## About this exercise
Within the entries that follow, report how many lines contain the word "Arrange", giving the number by itself.

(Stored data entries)
——————————

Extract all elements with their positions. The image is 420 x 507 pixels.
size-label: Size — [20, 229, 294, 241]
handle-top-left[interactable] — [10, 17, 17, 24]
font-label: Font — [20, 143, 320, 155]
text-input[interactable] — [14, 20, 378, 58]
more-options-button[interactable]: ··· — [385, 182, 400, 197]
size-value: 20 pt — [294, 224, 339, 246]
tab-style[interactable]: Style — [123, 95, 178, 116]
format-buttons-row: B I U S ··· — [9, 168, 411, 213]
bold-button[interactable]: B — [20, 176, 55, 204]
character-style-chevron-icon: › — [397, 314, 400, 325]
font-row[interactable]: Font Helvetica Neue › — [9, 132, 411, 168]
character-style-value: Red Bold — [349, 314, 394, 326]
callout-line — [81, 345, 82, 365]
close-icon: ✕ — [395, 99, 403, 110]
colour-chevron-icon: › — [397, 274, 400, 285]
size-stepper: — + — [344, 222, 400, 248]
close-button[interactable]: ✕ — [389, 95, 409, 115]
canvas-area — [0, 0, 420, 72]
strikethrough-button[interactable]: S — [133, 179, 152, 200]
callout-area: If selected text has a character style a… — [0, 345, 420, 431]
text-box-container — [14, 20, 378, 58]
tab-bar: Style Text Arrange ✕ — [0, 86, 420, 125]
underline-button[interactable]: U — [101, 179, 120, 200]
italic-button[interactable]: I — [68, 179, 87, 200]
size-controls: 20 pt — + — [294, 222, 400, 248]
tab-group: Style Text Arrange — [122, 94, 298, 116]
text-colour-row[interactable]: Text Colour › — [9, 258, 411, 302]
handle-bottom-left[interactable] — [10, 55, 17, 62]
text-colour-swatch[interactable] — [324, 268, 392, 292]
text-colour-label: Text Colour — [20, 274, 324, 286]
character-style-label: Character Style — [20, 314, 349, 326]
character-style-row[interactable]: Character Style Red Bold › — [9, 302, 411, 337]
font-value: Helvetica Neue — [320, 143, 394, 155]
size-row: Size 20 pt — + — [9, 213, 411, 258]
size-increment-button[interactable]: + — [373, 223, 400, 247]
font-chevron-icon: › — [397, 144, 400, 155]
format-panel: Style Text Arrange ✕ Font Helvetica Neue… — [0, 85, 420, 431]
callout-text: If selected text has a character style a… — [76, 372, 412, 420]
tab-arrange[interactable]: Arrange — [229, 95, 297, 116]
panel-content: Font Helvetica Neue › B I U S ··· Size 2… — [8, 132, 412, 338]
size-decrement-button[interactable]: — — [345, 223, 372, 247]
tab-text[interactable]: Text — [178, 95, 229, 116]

——————————

## Output
4